Why single out and torture people who are actually doing the "heavy lifting" of caring for these animals?

It seems to me that if NatGeo would do Habitat for Humanity type things to get volunteers - like the purple haired woman - to actually do something about the problem rather than wasting tax dollars and pissing away money on lawyers?

I have no problem rescuing animals.  But I have a big problem with shows like this which really serve the animals no purpose at all.

Alison clearly gets gratification when some animal is helped but is this really a good use of her and NatgGeo's resources?

[ From Joe Exotic @ 1:20 PM EST:  Joe asked me to post this: ]

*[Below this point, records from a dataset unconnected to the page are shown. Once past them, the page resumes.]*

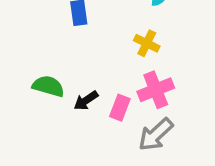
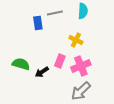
pink rectangle: (120, 108) -> (60, 61), moved

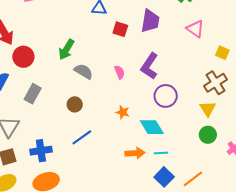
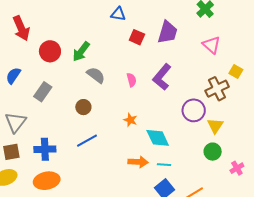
red circle: (23, 57) -> (50, 51), moved
brown cross: (216, 83) -> (217, 89), moved
purple circle: (166, 96) -> (194, 110), moved

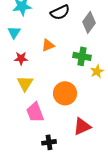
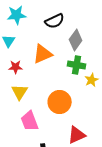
gray diamond: (89, 22) -> (76, 40), moved
orange triangle: (48, 45) -> (43, 54), size x1.5

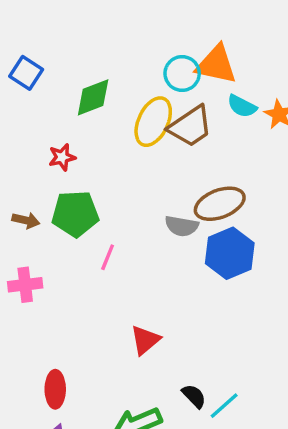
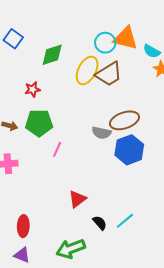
cyan semicircle: (242, 106) -> (152, 51), moved
black semicircle: (194, 396) -> (100, 223), moved
cyan line: (224, 406) -> (125, 221), moved

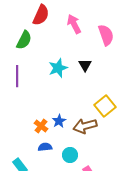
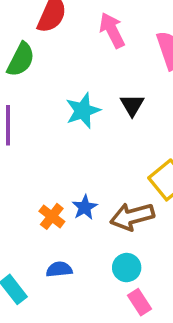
blue semicircle: (45, 147) -> (59, 269), moved
cyan circle: (70, 155) -> (127, 268), moved

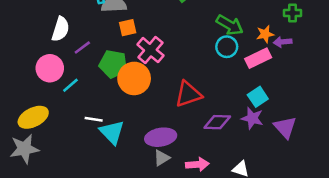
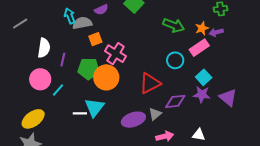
purple line: (82, 47) -> (63, 60), turned -32
cyan circle: (227, 47) -> (175, 60), moved
cyan triangle: (112, 132) -> (94, 107), moved, turned 30
gray triangle: (162, 158) -> (155, 114), moved

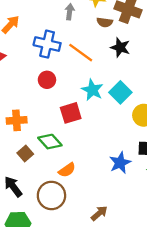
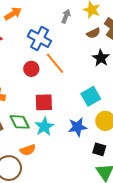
brown semicircle: (105, 22) -> (93, 33), turned -48
orange line: (81, 53) -> (55, 63), moved
cyan star: (92, 90) -> (44, 127), moved
blue star: (120, 163) -> (77, 127), moved

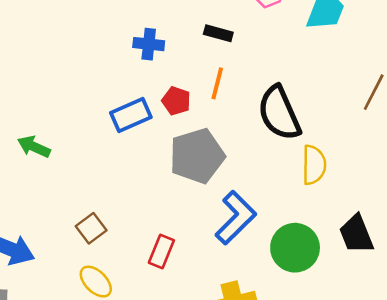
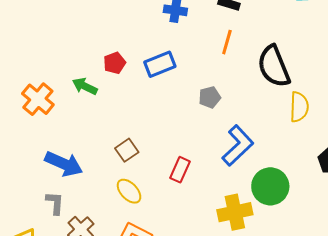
red pentagon: (176, 101) -> (115, 63), moved, turned 30
gray pentagon: (197, 156) -> (210, 97), size x0.5
green circle: (295, 248) -> (270, 186), moved

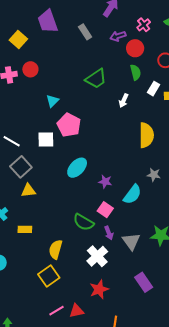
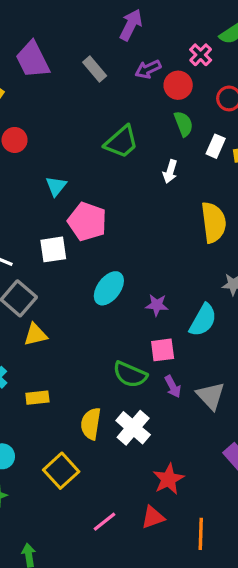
pink cross: (144, 25) -> (201, 55), moved
pink square: (105, 210) -> (163, 350), turned -35
white cross: (97, 256) -> (133, 428), moved
yellow square: (49, 276) -> (61, 471), moved
red triangle: (77, 311) -> (153, 517), moved

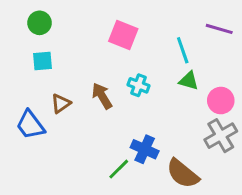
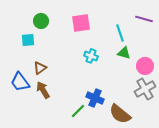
green circle: (40, 23) -> (41, 21), moved
pink square: (123, 35) -> (81, 23), turned -30
brown arrow: (102, 96) -> (43, 90), moved

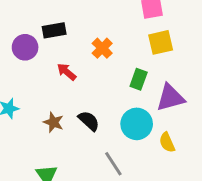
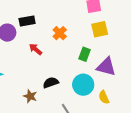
purple triangle: (170, 98) -> (106, 67), turned 30
black semicircle: (89, 121) -> (51, 83), turned -63
brown star: (53, 122) -> (30, 96), moved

  1. The only two who needs intervention are this "Donny and Marie" imposters. What are their credentials in animal handling other than they are die-hard liberals? I imagine that perhaps they have a guilt omplex from childhood. Did they choke a cat or sonething? A program like this is full of opportunities for abuse. Editing will easily show somebody as bad or good with literally the clipping or insertion of a scene. What would be nice to see is a trap Donny and Marie where they are perhaps quizzed by an experienced biologist from a well known university, so we can see how much they really know that qualifies them as "first assessors" or "screeners" of a potentially abusive situation. It bothers me to know end to see the smug look on "Donnie's" face as he is disingenuously questioning animal handlers. There is a particular pose Donnie takes while he is questioning that gives him away. Donnie, keep an eye open..we may be coming to get you soon and expose your foul editing tricks

  2. Very nasty, arrogant inspectors, who bait, then switch the unknowing animal caretaker. There are bad apples in lots of dangerous businesses. Why aren't they on the hunt, let's say, inthe Russian Mafia? Look for hapless and perhaps stupid victims, and you will find some, but why the showing off? Why embarass people by bait and switch? Be honest upfront, cowards!